Democrats vowed Sunday to introduce legislation to reverse President Trump’s orders implementing a travel ban from certain countries, with at least one senator saying the moves should lead to slower consideration of the president’s top Cabinet nominees.
“These orders go against what America has always been about. The orders make us less humanitarian, less safe, less American,” Senate Minority Leader Charles E. Schumer (D-N.Y.) said during his regularly scheduled news Sunday morning conference in New York as he announced that his colleagues were working on new legislation.
“We’re demanding the president reverse these executive orders that go against what we are, everything we have always stood for,” he said.
Schumer choked up as he described the chaos the orders had caused. Trump’s order was “mean-spirited and un-American,” he said. “It was implemented in a way that created chaos and confusion across the country, and it will only serve to embolden and inspire those around the globe those that will do us harm. It must be reversed immediately.”

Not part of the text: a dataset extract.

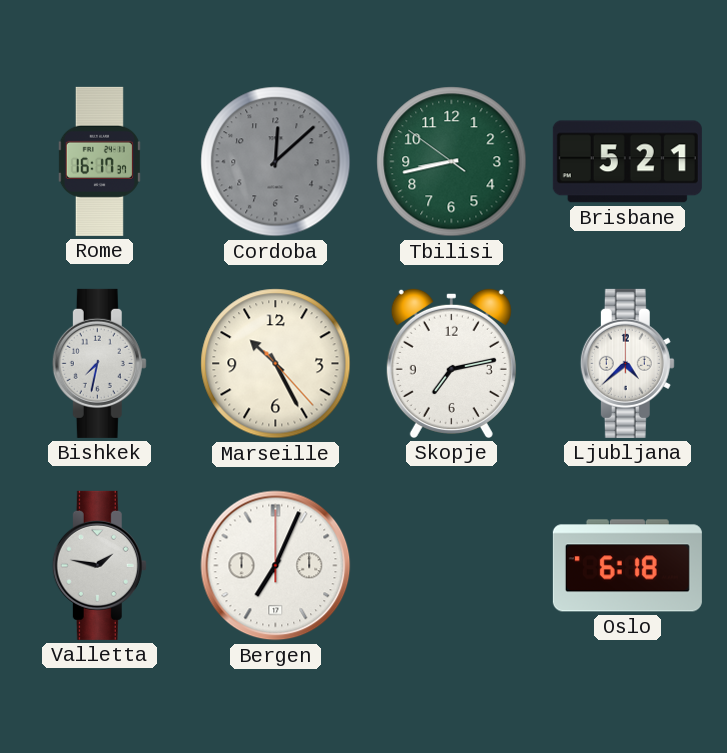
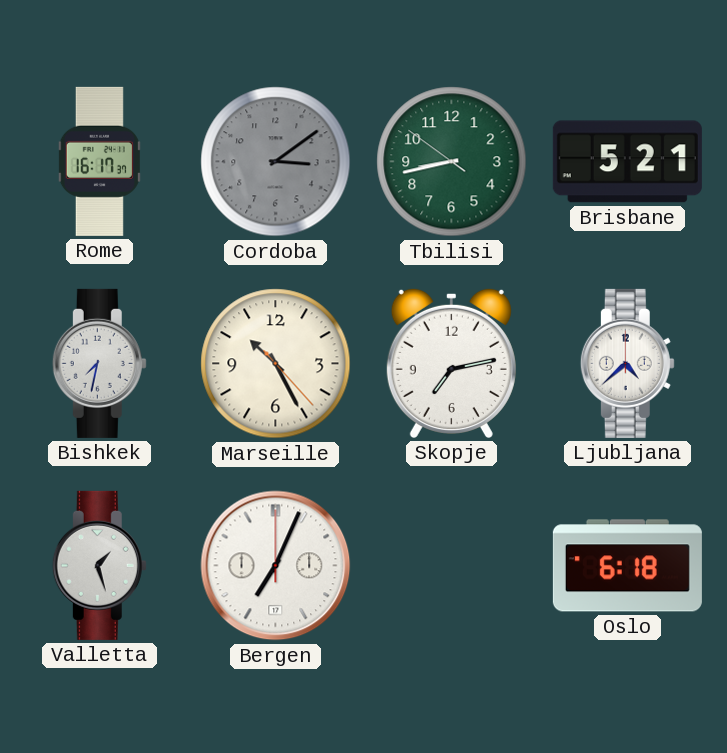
Cordoba: 12:08 -> 3:09
Valletta: 1:47 -> 1:27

“We will fight this,” he added. “Many of you may not know this — my middle name is Ellis. I was named after Uncle Ellis who was named after Ellis Island. This fight’s in my bones. It’s on my birth certificate.”
Senior aides said several Democratic lawmakers were working on legislative remedies. Among them is Sen. Christopher Murphy (D-Conn.), a member of the Foreign Relations Committee, who said he plans to introduce a bill that would overturn Trump’s orders by forcing him to comply with the 1965 Immigration and Nationality Act, which banned discrimination against immigrants on the basis of national origin.
“I think ultimately this ban will be struck down by the courts, but we need to put legislation on the table that Republicans could support, that overturns the ban,” he said in an interview on Sunday.
Trump “clearly campaigned on this ban but the fact that he put no thought into how it was drafted or how it would be implemented is incredibly dangerous,” Murphy added.
Given that stance, Murphy said Democrats must now “force a debate” this week on Trump’s orders by slowing the consideration of all of his remaining Cabinet nominees, especially Rex Tillerson, set to serve as the next secretary of state.
“We should take every ounce of time that we’re allowed on these nominees, to talk about the disaster that has been the first week of this administration especially when it comes to foreign policy,” he said.
Murphy noted that the Senate quickly confirmed James Mattis, the widely respected former Marine general, to serve as defense secretary, “because he assured us that he was going to argue against the very ban he watched Trump sign. Many of us gave the president and his Cabinet a little benefit of the doubt last week. I don’t see that there’s any reason that that should continue.”
“Almost every single one of these nominees try to prop up their nomination by contradicting Trump in their confirmation hearing. It’s pretty clear now that Donald Trump and Steve Bannon are running this administration and the nominees that have been confirmed thus far have been marginalized,” Murphy added.
Schumer said he believed legislation could easily move through the Senate given the growing opposition from key Republicans, including Sens. John McCain (Ariz.), Ben Sasse (Neb.) and others.
“If we get a few more Republicans I think we might be able to get legislation to overturn it. It’ll be up to getting more Republicans,” he said.
On Saturday, Murphy tweeted an image of Alan Kurdi, a 3-year old Syrian boy who drowned as he and his parents were trying to flee their home country.
“To my colleagues: don’t ever again lecture me on American moral leadership if you chose to be silent today,” Murphy tweeted.